United Methodist

How to Talk to Your Children About a Loved One with Terminal Illness

Mother and daughter walking together, talking

When a loved one is diagnosed with a terminal illness it’s always difficult for the entire family, and it can be especially difficult for children who may not fully understand the gravity of the situation. While some people may be hesitant to explain a terminal diagnosis to a child, it’s important to recognize that children are a part of the family and deserve to know what’s happening just like any other family member. 

There is no “best time” to talk to your children about a loved one with a terminal illness, but The American Cancer Society recommends having the difficult conversations sooner rather than later.
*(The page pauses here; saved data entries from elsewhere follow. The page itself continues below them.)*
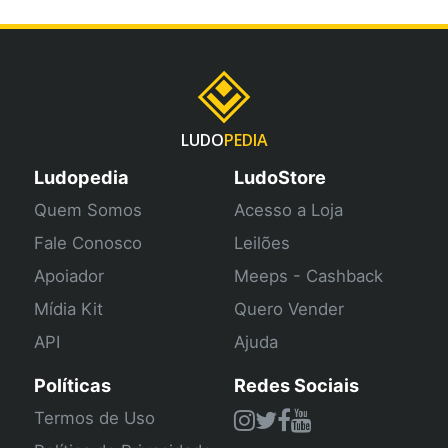
LUDO
PEDIA
Ludopedia
LudoStore
Quem Somos
Acesso a Loja
Fale Conosco
Leilões
Apoiador
Meeps - Cashback
Mídia Kit
Quero Vender
API
Ajuda
Políticas
Redes Sociais
Termos de Uso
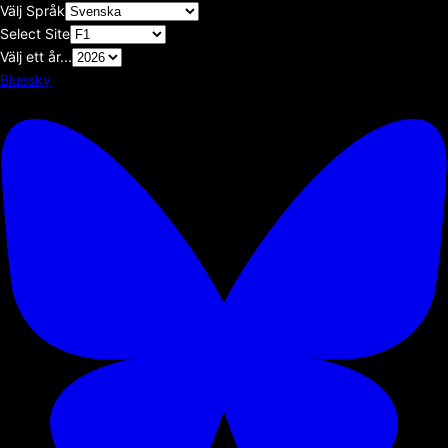
Välj Språk
Select Site
Välj ett år...
Bluesky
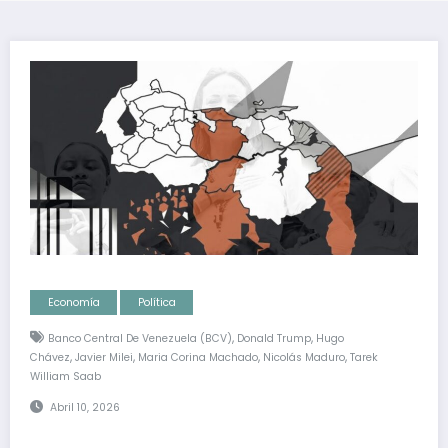
Economía
Política
,
,
Banco Central De Venezuela (BCV)
Donald Trump
Hugo
,
,
,
,
Chávez
Javier Milei
Maria Corina Machado
Nicolás Maduro
Tarek
William Saab
Abril 10, 2026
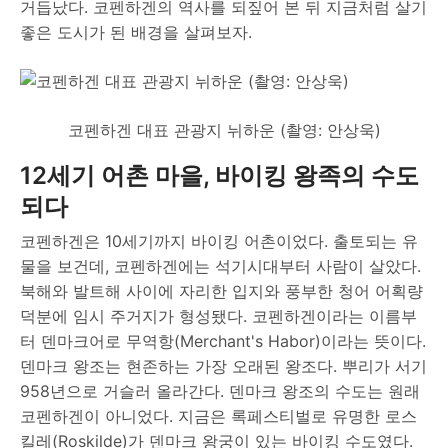
거듭났다. 코펜하겐의 역사를 되짚어 본 뒤 지금처럼 살기
좋은 도시가 된 배경을 살펴보자.
코펜하겐 대표 관광지 뉘하운 (촬영: 안상욱)
12세기 어촌 마을, 바이킹 왕족의 수도
되다
코펜하겐은 10세기까지 바이킹 어촌이었다. 출토되는 유
물을 보건데, 코펜하겐에는 석기시대부터 사람이 살았다.
북해와 발트해 사이에 자리한 입지와 풍부한 청어 어획량
덕분에 임시 주거지가 형성됐다. 코펜하겐이라는 이름부
터 덴마크어로 무역항(Merchant's Habor)이라는 뜻이다.
덴마크 왕조는 현존하는 가장 오래된 왕조다. 뿌리가 서기
958년으로 거슬러 올라간다. 덴마크 왕조의 수도는 원래
코펜하겐이 아니었다. 지금은 록페스티벌로 유명한 로스
킬레(Roskilde)가 덴마크 왕궁이 있는 바이킹 수도였다.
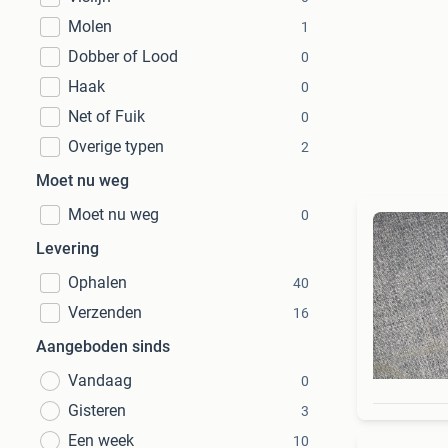
Molen
1
Dobber of Lood
0
Haak
0
Net of Fuik
0
Overige typen
2
Moet nu weg
Moet nu weg
0
Levering
Ophalen
40
Verzenden
16
Aangeboden sinds
Vandaag
0
Gisteren
3
Een week
10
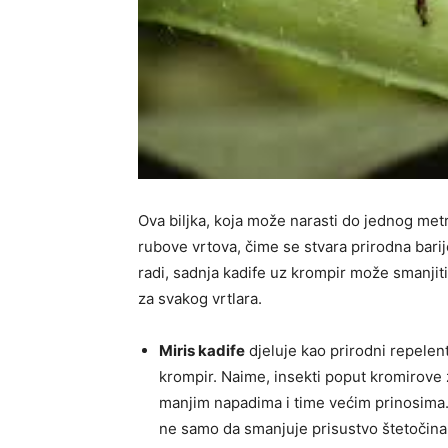
Ova biljka, koja može narasti do jednog metr
rubove vrtova, čime se stvara prirodna barij
radi, sadnja kadife uz krompir može smanjit
za svakog vrtlara.
Miris kadife
djeluje kao prirodni repelen
krompir. Naime, insekti poput kromirove zl
manjim napadima i time većim prinosima. M
ne samo da smanjuje prisustvo štetočina, 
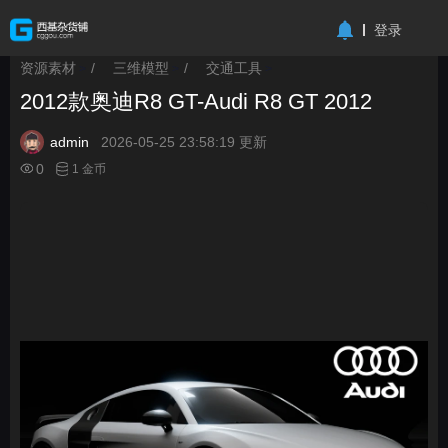
-->
登录
资源素材
/
三维模型
/
交通工具
>
>
>
2012款奥迪R8 GT-Audi R8 GT 2012
admin
2026-05-25 23:58:19 更新
0
1 金币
Giving children the necessary information allows them to ask questions and to process the situation at their own pace. As you figure out what works best for your family, here are several tips that can help you talk to your children.

Ask someone else to be there with you when you have the conversation. It can be another family member or a close family friend as long as it’s someone your children trust. They can help you answer any questions and it’s helpful for your children to know they can come to both of you if they have any questions. 

Use simple and straightforward language. It’s understandable that you want to be as gentle as possible but saying things like your loved one is “going away” or “going to heaven” can confuse children, causing them to think the person may return. Take the time to explain to them what dying means and be sure they understand what you’re saying.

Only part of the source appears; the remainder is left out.